If a granite slab is a bit of an overkill for your kitchen or bathroom, you might want to think about ceramic tile—or even granite tile. Both are considerably less expensive. Some people don't like all the seams (and grout work) in a larger surface area such as a kitchen counter. Tile is also more susceptible to breaking in a kitchen setting. It can be a good alternative in the bathroom—especially in a guest bath. It keeps costs down, but it could hurt resale value (especially in your master bath).
For many homeowners, getting over laminate's reputation as a cheap (and frankly, not attractive) surface can be a big step. But manufacturers (such as Formica) have made huge strides in producing a laminate that is very durable and looks great. If you have a higher-end home, however, or want to dress up your kitchen and or bathroom, you might want to choose another option. Even though it may look fine, it still won't have the same look (or feel) as granite or other superior surfaces. On the other hand, if you have a guest bathroom that's seldom used it can be a great option. Or, if you own a rental property, you might want to go with a modern laminate material for the kitchen and the bathrooms.

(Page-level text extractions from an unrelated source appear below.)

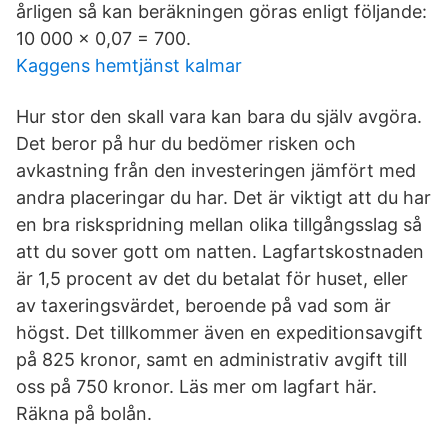
årligen så kan beräkningen göras enligt följande:
10 000 x 0,07 = 700.
Kaggens hemtjänst kalmar
Hur stor den skall vara kan bara du själv avgöra.
Det beror på hur du bedömer risken och
avkastning från den investeringen jämfört med
andra placeringar du har. Det är viktigt att du har
en bra riskspridning mellan olika tillgångsslag så
att du sover gott om natten. Lagfartskostnaden
är 1,5 procent av det du betalat för huset, eller
av taxeringsvärdet, beroende på vad som är
högst. Det tillkommer även en expeditionsavgift
på 825 kronor, samt en administrativ avgift till
oss på 750 kronor. Läs mer om lagfart här.
Räkna på bolån.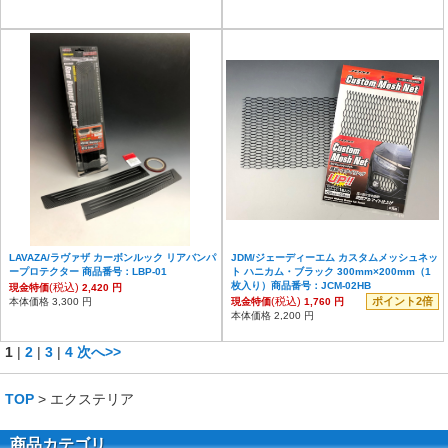
LAVAZA/ラヴァザ カーボンルック リアバンパ
JDM/ジェーディーエム カスタムメッシュネッ
ープロテクター 商品番号：LBP-01
ト ハニカム・ブラック 300mm×200mm（1
枚入り）商品番号：JCM-02HB
(税込)
現金特価
2,420 円
(税込)
ポイント2倍
本体価格 3,300 円
現金特価
1,760 円
本体価格 2,200 円
1
|
2
|
3
|
4
次へ>>
TOP
> エクステリア
商品カテゴリ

Most homeowners know solid surfaces by names such as Corian or Silestone. These manmade materials are quite popular for bathroom counters. They’ve grown in popularity in kitchens as well. They deliver great functionality and have a clean stylish look that can work with both traditional and modern designs. One thing to keep in mind if you’re considering a solid surface counter is that these materials can scorch. A hot pan in the kitchen or a hot curling iron in the bathroom can damage the surface.
There is actually an alternative to conventional granite that you might want to consider for your bathroom. Modular granite is available in smaller sheets. The sections are larger than granite tiles. You’ll still have seams, but because the dimensions of a bathroom will generally be smaller than for a kitchen counter it’s not so noticeable. Like regular granite, however, it will need regular sealing.
For the first time, quartz appears to be outselling granite as a countertop material. The material is comprised of 90 percent organic quartz that is composited with color pigment and materials that bind everything together. It delivers a beautiful surface. One thing that separates quartz from granite is that the pattern is consistent throughout. For some, that's an advantage, while others like the distinctive "randomness" of granite. One advantage is that quartz is virtually maintenance-free. It's not cheap, however. The cost for quartz is often the same—or higher—than granite.
What’s the best choice for you? That depends on your personal taste, your lifestyle, how your countertops will be used, and your budget.